(WORK ITEM):
Each entry should be transcribed exactly as written, and any picture left out.

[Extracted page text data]
== Segment start ==

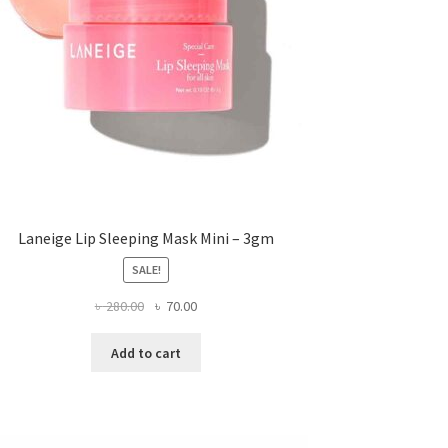
Laneige Lip Sleeping Mask Mini – 3gm
SALE!
Original
Current
৳
280.00
৳
70.00
price
price
was:
is:
Add to cart
৳ 280.00.
৳ 70.00.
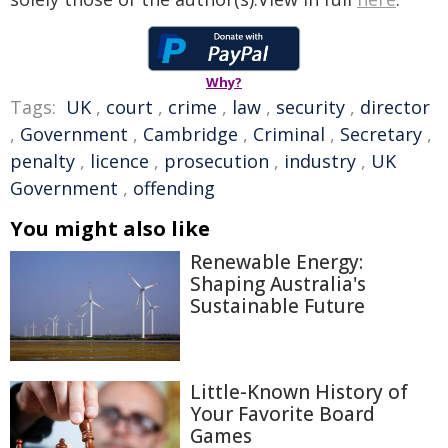
Why?
Tags:
UK
,
court
,
crime
,
law
,
security
,
director
,
Government
,
Cambridge
,
Criminal
,
Secretary
,
penalty
,
licence
,
prosecution
,
industry
,
UK
Government
,
offending
You might also like
Renewable Energy:
Shaping Australia's
Sustainable Future
Little-Known History of
Your Favorite Board
Games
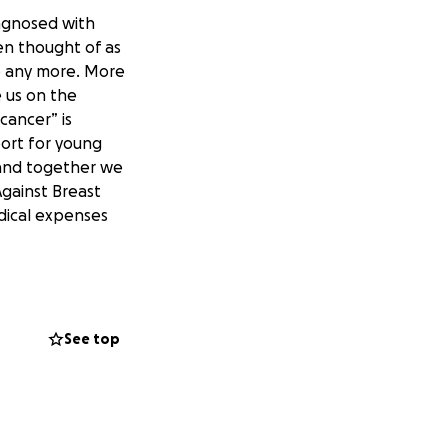
diagnosed with
en thought of as
ue any more. More
 us on the
cancer” is
port for young
e and together we
Against Breast
dical expenses
See top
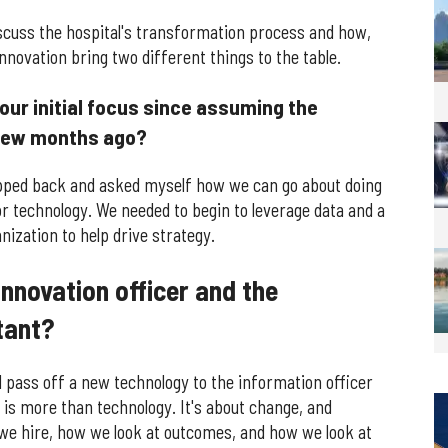
scuss the hospital's transformation process and how,
novation bring two different things to the table.
ur initial focus since assuming the
a few months ago?
epped back and asked myself how we can go about doing
or technology. We needed to begin to leverage data and a
nization to help drive strategy.
innovation officer and the
tant?
d pass off a new technology to the information officer
 is more than technology. It's about change, and
 we hire, how we look at outcomes, and how we look at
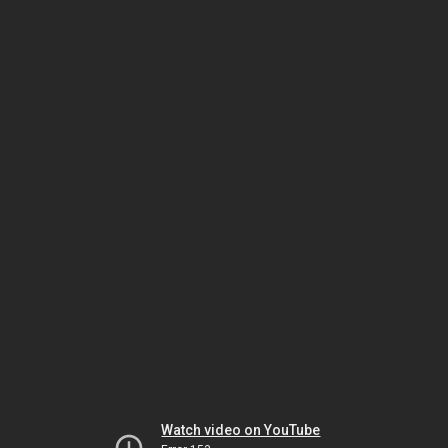
Watch video on YouTube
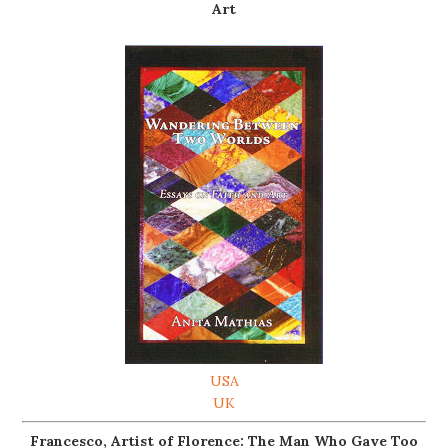
Art
USA
UK
Francesco, Artist of Florence: The Man Who Gave Too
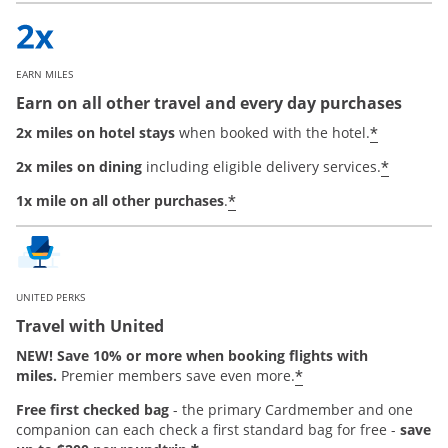
EARN MILES
Earn on all other travel and every day purchases
*
2x miles on hotel stays
when booked with the hotel.
*
2x miles on dining
including eligible delivery services.
*
1x mile on all other purchases
.
UNITED PERKS
Travel with United
NEW! Save 10% or more when booking flights with
*
miles.
Premier members save even more.
Free first checked bag
-
the primary Cardmember and one
companion can each check a first standard bag for free -
save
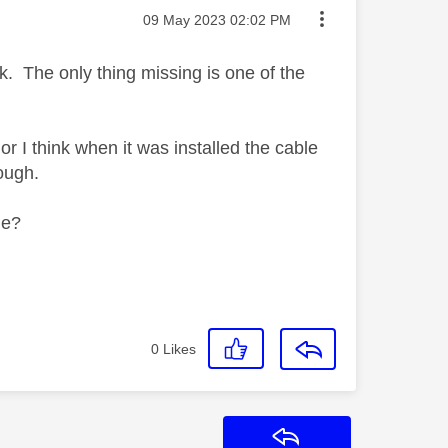
Message posted on
‎09 May 2023
02:02 PM
. The only thing missing is one of the
or I think when it was installed the cable
ough.
le?
0
Likes
Reply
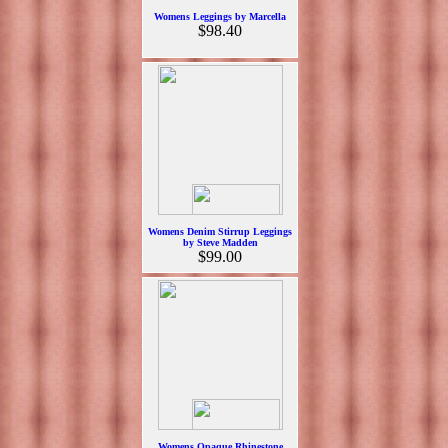
Womens Leggings by Marcella
$98.40
Womens Denim Stirrup Leggings
by Steve Madden
$99.00
Womens Opaque Rhinestone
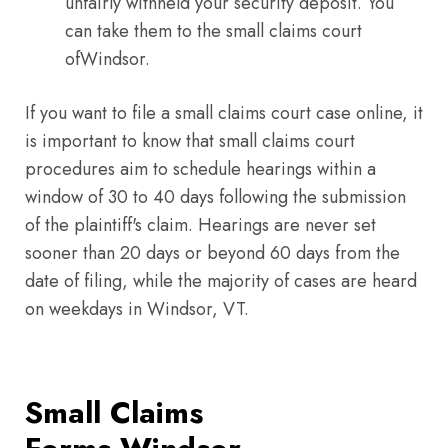
unfairly withheld your security deposit. You
can take them to the small claims court
ofWindsor.
If you want to file a small claims court case online, it
is important to know that small claims court
procedures aim to schedule hearings within a
window of 30 to 40 days following the submission
of the plaintiff's claim. Hearings are never set
sooner than 20 days or beyond 60 days from the
date of filing, while the majority of cases are heard
on weekdays in Windsor, VT.
Small Claims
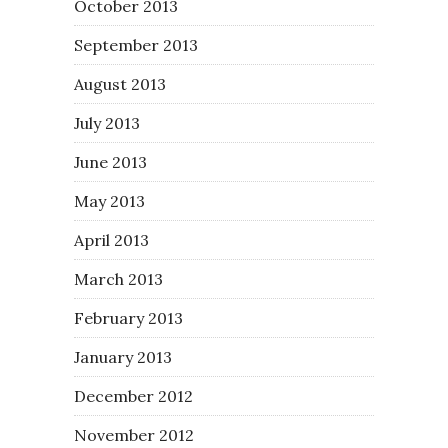
October 2013
September 2013
August 2013
July 2013
June 2013
May 2013
April 2013
March 2013
February 2013
January 2013
December 2012
November 2012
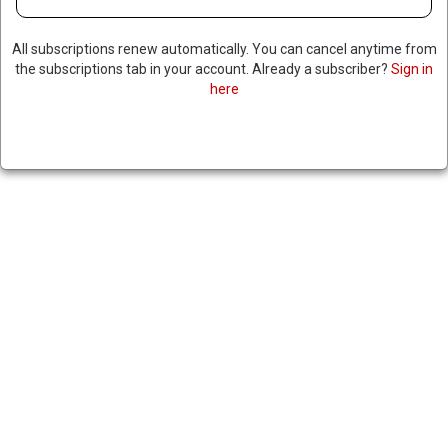
All subscriptions renew automatically. You can cancel anytime from
the subscriptions tab in your account. Already a subscriber?
Sign in
here
RUSSIAN DEPUTY DEFENSE
MINISTER DETAINED ON
BRIBERY CHARGES
April 24, 2024
|
RNNBS Staff
SHARE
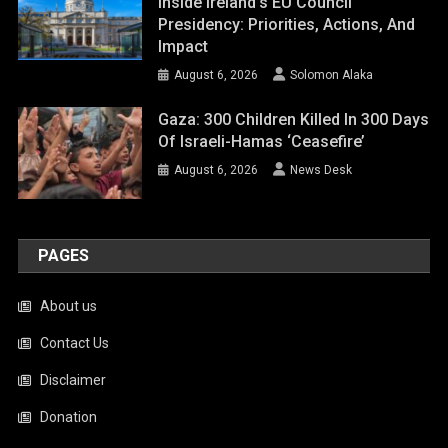
Inside Ireland’s EU Council
Presidency: Priorities, Actions, And
Impact
August 6, 2026
Solomon Alaka
Gaza: 300 Children Killed In 300 Days
Of Israeli-Hamas ‘ceasefire’
August 6, 2026
News Desk
PAGES
About us
Contact Us
Disclaimer
Donation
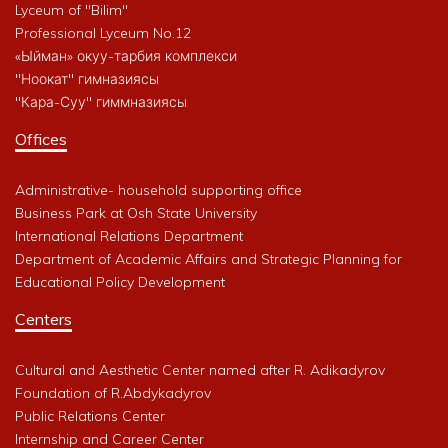
Lyceum of "Bilim"
Professional Lyceum No.12
«Ыйман» окуу-тарбия комплекси
"Ноокат" гимназиясы
"Кара-Суу" гиммназиясы
Offices
Administrative- household supporting office
Business Park at Osh State University
International Relations Department
Department of Academic Affairs and Strategic Planning for
Educational Policy Development
Centers
Cultural and Aesthetic Center named after R. Adikadyrov
Foundation of R.Abdykadyrov
Public Relations Center
Internship and Career Center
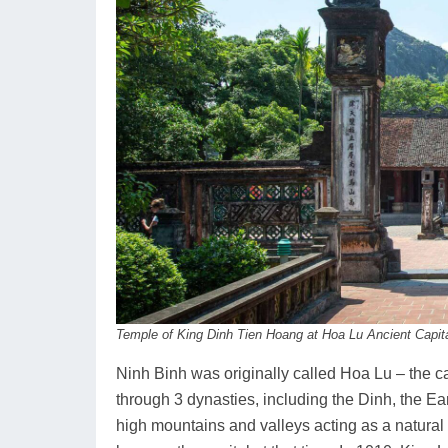
Temple of King Dinh Tien Hoang at Hoa Lu Ancient Capit
Ninh Binh was originally called Hoa Lu – the ca
through 3 dynasties, including the Dinh, the Ear
high mountains and valleys acting as a natural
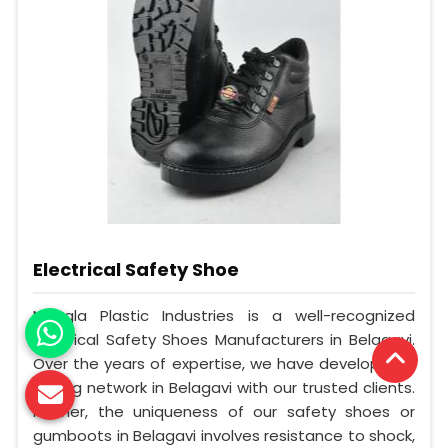
Electrical Safety Shoe
Mangla Plastic Industries is a well-recognized
Electrical Safety Shoes Manufacturers in Belagavi.
Over the years of expertise, we have developed a
strong network in Belagavi with our trusted clients.
Further, the uniqueness of our safety shoes or
gumboots in Belagavi involves resistance to shock,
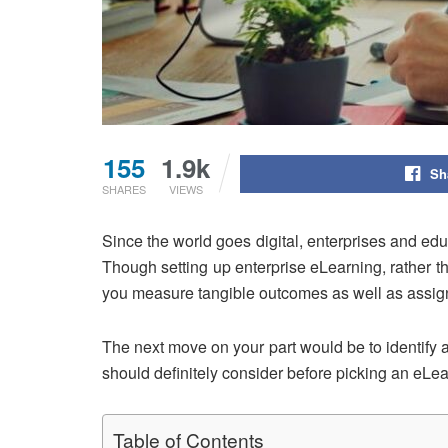
155
1.9k
Sh
SHARES
VIEWS
Since the world goes digital, enterprises and educ
Though setting up enterprise eLearning, rather tha
you measure tangible outcomes as well as assig
The next move on your part would be to identify a
should definitely consider before picking an eL
Table of Contents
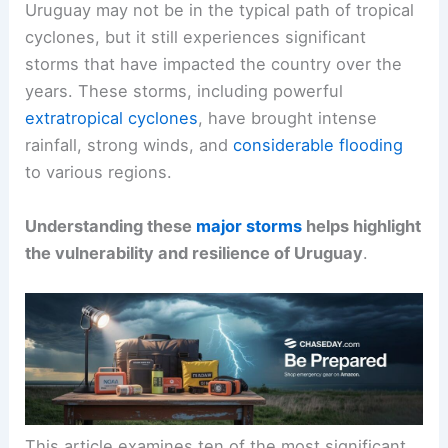
Uruguay may not be in the typical path of tropical
cyclones, but it still experiences significant
storms that have impacted the country over the
years. These storms, including powerful
extratropical cyclones
, have brought intense
rainfall, strong winds, and
considerable flooding
to various regions.
Understanding these
major storms
helps highlight
the vulnerability and resilience of Uruguay
.
This article examines ten of the most significant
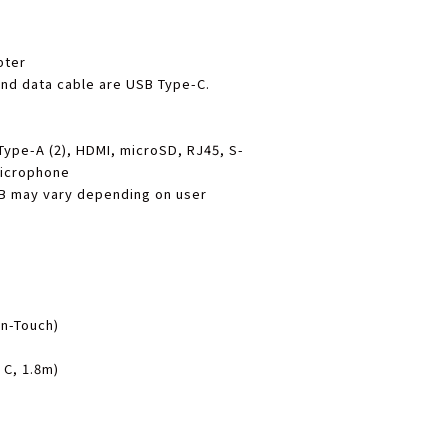
pter
nd data cable are USB Type-C.
Type-A (2), HDMI, microSD, RJ45, S-
Microphone
B may vary depending on user
n-Touch)
 C, 1.8m)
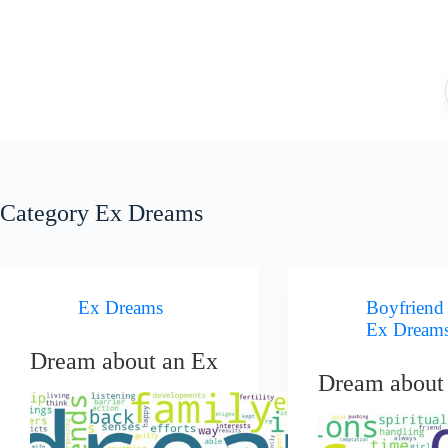
Skip
to
content
Category
Ex Dreams
Ex Dreams
Boyfriend
Ex Dream
Dream about an Ex
Dream about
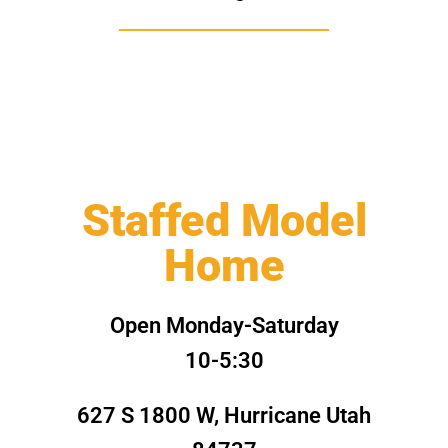
Staffed Model
Home
Open Monday-Saturday
10-5:30
627 S 1800 W, Hurricane Utah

== Segment end ==

(TASK ANSWER):
Laneige Lip Sleeping Mask Mini – 3gm
SALE!
Original
Current
৳
280.00
৳
70.00
price
price
was:
is:
Add to cart
৳ 280.00.
৳ 70.00.
Why?
Tags:
UK
,
court
,
crime
,
law
,
security
,
director
,
Government
,
Cambridge
,
Criminal
,
Secretary
,
penalty
,
licence
,
prosecution
,
industry
,
UK
Government
,
offending
You might also like
Renewable Energy:
Shaping Australia's
Sustainable Future
Little-Known History of
Your Favorite Board
Games
diagnosed with
en thought of as
ue any more. More
 us on the
cancer” is
port for young
e and together we
Against Breast
dical expenses
See top
scuss the hospital's transformation process and how,
novation bring two different things to the table.
ur initial focus since assuming the
a few months ago?
epped back and asked myself how we can go about doing
or technology. We needed to begin to leverage data and a
nization to help drive strategy.
innovation officer and the
tant?
d pass off a new technology to the information officer
 is more than technology. It's about change, and
 we hire, how we look at outcomes, and how we look at
Watch video on YouTube
Art
USA
UK
Francesco, Artist of Florence: The Man Who Gave Too
EARN MILES
Earn on all other travel and every day purchases
*
2x miles on hotel stays
when booked with the hotel.
*
2x miles on dining
including eligible delivery services.
*
1x mile on all other purchases
.
UNITED PERKS
Travel with United
NEW! Save 10% or more when booking flights with
*
miles.
Premier members save even more.
Free first checked bag
-
the primary Cardmember and one
companion can each check a first standard bag for free -
save
Message posted on
‎09 May 2023
02:02 PM
. The only thing missing is one of the
or I think when it was installed the cable
ough.
le?
0
Likes
Reply
Womens Leggings by Marcella
$98.40
Womens Denim Stirrup Leggings
by Steve Madden
$99.00
Womens Opaque Rhinestone
unfairly withheld your security deposit. You
can take them to the small claims court
ofWindsor.
If you want to file a small claims court case online, it
is important to know that small claims court
procedures aim to schedule hearings within a
window of 30 to 40 days following the submission
of the plaintiff's claim. Hearings are never set
sooner than 20 days or beyond 60 days from the
date of filing, while the majority of cases are heard
on weekdays in Windsor, VT.
Small Claims
October 2013
September 2013
August 2013
July 2013
June 2013
May 2013
April 2013
March 2013
February 2013
January 2013
December 2012
November 2012
All subscriptions renew automatically. You can cancel anytime from
the subscriptions tab in your account. Already a subscriber?
Sign in
here
RUSSIAN DEPUTY DEFENSE
MINISTER DETAINED ON
BRIBERY CHARGES
April 24, 2024
|
RNNBS Staff
SHARE
Inside Ireland’s EU Council
Presidency: Priorities, Actions, And
Impact
August 6, 2026
Solomon Alaka
Gaza: 300 Children Killed In 300 Days
Of Israeli-Hamas ‘ceasefire’
August 6, 2026
News Desk
PAGES
About us
Contact Us
Disclaimer
Donation
Lyceum of "Bilim"
Professional Lyceum No.12
«Ыйман» окуу-тарбия комплекси
"Ноокат" гимназиясы
"Кара-Суу" гиммназиясы
Offices
Administrative- household supporting office
Business Park at Osh State University
International Relations Department
Department of Academic Affairs and Strategic Planning for
Educational Policy Development
Centers
Cultural and Aesthetic Center named after R. Adikadyrov
Foundation of R.Abdykadyrov
Public Relations Center
Internship and Career Center
Temple of King Dinh Tien Hoang at Hoa Lu Ancient Capit
Ninh Binh was originally called Hoa Lu – the ca
through 3 dynasties, including the Dinh, the Ear
high mountains and valleys acting as a natural
Electrical Safety Shoe
Mangla Plastic Industries is a well-recognized
Electrical Safety Shoes Manufacturers in Belagavi.
Over the years of expertise, we have developed a
strong network in Belagavi with our trusted clients.
Further, the uniqueness of our safety shoes or
gumboots in Belagavi involves resistance to shock,
155
1.9k
Sh
SHARES
VIEWS
Since the world goes digital, enterprises and educ
Though setting up enterprise eLearning, rather tha
you measure tangible outcomes as well as assig
The next move on your part would be to identify a
should definitely consider before picking an eL
Table of Contents
Uruguay may not be in the typical path of tropical
cyclones, but it still experiences significant
storms that have impacted the country over the
years. These storms, including powerful
extratropical cyclones
, have brought intense
rainfall, strong winds, and
considerable flooding
to various regions.
Understanding these
major storms
helps highlight
the vulnerability and resilience of Uruguay
.
This article examines ten of the most significant
pter
nd data cable are USB Type-C.
Type-A (2), HDMI, microSD, RJ45, S-
Microphone
B may vary depending on user
n-Touch)
 C, 1.8m)
Skip
to
content
Category
Ex Dreams
Ex Dreams
Boyfriend
Ex Dream
Dream about an Ex
Dream about
Staffed Model
Home
Open Monday-Saturday
10-5:30
627 S 1800 W, Hurricane Utah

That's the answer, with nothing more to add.